В начале 1960-х Ахматова рассказывала, что доверила свой труд нескольким людям: «“Реквием” знали наизусть 11 человек, и никто меня не предал», — сказала она [31]. Некоторые стихи вообще были записаны много лет спустя. К счастью, подруга Ахматовой Лидия Чуковская обладала невероятными способностями к запоминанию стихов. У них с Ахматовой был особый метод. «Внезапно, посреди разговора, она умолкала и, показав мне глазами на потолок и стены, брала клочок бумаги и карандаш». Потом Ахматова произносила что- нибудь для кагэбэшников (квартира прослушивалась). Чаще всего это были фразы «Хотите чаю?» или «Вы очень загорели». После этого она записывала несколько строк на клочке бумаги и протягивала Чуковской, чтобы та запомнила их наизусть. (Я даже боюсь думать, что чувствовала в этот момент несчастная читательница.) Потом Чуковская, запомнив стихи, возвращала клочок Ахматовой, и та громко говорила: «Нынче такая ранняя осень» — и сжигала бумагу над пепельницей [32]. Мне сложно даже вообразить себе то присутствие духа, которым должна была обладать Ахматова, чтобы писать стихи в таких условиях. Очевидно, что самым первым пунктом в ее списке приоритетов значилось «выжить с достоинством». Она отказывалась идти на компромисс.

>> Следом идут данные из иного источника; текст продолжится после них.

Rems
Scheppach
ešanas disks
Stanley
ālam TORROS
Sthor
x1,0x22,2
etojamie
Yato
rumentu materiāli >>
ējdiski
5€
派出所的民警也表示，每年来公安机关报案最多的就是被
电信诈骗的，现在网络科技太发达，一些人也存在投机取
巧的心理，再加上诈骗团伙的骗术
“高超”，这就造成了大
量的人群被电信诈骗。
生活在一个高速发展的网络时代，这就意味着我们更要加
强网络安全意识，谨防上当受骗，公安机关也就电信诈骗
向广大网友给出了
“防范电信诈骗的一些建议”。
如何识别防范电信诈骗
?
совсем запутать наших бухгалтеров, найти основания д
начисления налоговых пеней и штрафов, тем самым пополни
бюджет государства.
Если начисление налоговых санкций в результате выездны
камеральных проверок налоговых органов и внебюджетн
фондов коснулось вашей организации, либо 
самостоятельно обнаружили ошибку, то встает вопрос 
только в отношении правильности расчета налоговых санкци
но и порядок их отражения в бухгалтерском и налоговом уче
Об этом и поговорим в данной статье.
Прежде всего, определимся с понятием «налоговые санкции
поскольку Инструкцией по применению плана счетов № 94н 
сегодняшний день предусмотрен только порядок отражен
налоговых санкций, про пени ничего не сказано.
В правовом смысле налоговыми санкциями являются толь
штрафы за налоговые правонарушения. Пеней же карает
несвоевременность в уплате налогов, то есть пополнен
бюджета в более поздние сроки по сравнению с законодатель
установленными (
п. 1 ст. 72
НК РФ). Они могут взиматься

И тем не менее Ахматову иногда продолжают считать незначительным поэтом второго ряда, потому что она женщина. (Когда я об этом думаю, мне хочется воскресить из мертвых Толстого, чтобы он забросал недоброжелателей Ахматовой яйцами. Он бы мог это сделать — как мы выяснили, он был готов на все, если это было как-то связано с яйцами.) Это особенно обидно, когда задумываешься о смысле «Реквиема», ее главного произведения — письменного свидетельства о мыслях и чувствах женщин, ставших жертвами сталинских чисток, которые ждут известий у тюремных ворот:
Называть творчество Ахматовой «женской поэзией» (что нередко делают) означает не понимать главного: она написала это для того, чтобы происходившее никогда не было забыто.

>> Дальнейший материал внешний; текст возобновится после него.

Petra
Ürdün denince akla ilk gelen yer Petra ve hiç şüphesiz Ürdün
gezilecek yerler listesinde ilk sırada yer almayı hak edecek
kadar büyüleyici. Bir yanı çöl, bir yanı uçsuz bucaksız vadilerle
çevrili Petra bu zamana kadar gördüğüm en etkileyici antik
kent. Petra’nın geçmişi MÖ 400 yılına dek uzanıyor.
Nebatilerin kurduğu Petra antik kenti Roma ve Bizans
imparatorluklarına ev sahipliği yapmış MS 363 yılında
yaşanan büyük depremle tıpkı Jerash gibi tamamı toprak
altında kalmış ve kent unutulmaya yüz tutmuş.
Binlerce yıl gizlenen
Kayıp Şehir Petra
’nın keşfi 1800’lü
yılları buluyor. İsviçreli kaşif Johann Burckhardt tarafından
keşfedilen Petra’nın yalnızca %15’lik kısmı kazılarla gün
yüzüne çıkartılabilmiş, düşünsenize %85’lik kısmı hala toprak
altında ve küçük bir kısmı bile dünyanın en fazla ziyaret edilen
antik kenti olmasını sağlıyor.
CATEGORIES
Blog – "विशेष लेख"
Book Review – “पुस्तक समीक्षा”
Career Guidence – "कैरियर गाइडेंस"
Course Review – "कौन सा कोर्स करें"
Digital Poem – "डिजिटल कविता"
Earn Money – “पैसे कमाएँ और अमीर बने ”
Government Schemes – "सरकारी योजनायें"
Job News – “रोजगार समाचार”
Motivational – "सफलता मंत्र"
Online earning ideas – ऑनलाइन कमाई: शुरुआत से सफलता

Но в России даже в середине 1990-х все еще было принято своеобразное, почтительное отношение к женщинам, почти как во времена Джейн Остин. Мужчины часто целовали женщине руку при встрече, пододвигали стул, зажигали сигарету, наливали вино. Есть документальный фильм, снятый в Петербурге, о людях, которым исполняется 40 лет в один день, и на одном из празднований мужчина говорит своей подруге, почти сюсюкая с подобострастием: «А может, я Вам нарежу потоньше огуречик?» Когда мы выпивали в компании, первый тост всегда был за хозяина, а второй — «за прекрасных дам». Во время застолий по умолчанию считалось, что «женщины любят сладкое», и мужчины приносили торты и шоколадки «для дам». Потому что все дамы питают слабость к сладкому! И дамам всегда нравятся стихи, написанные дамой! Именно в таком контексте люди читали Ахматову в советские годы и ранний постсоветский период.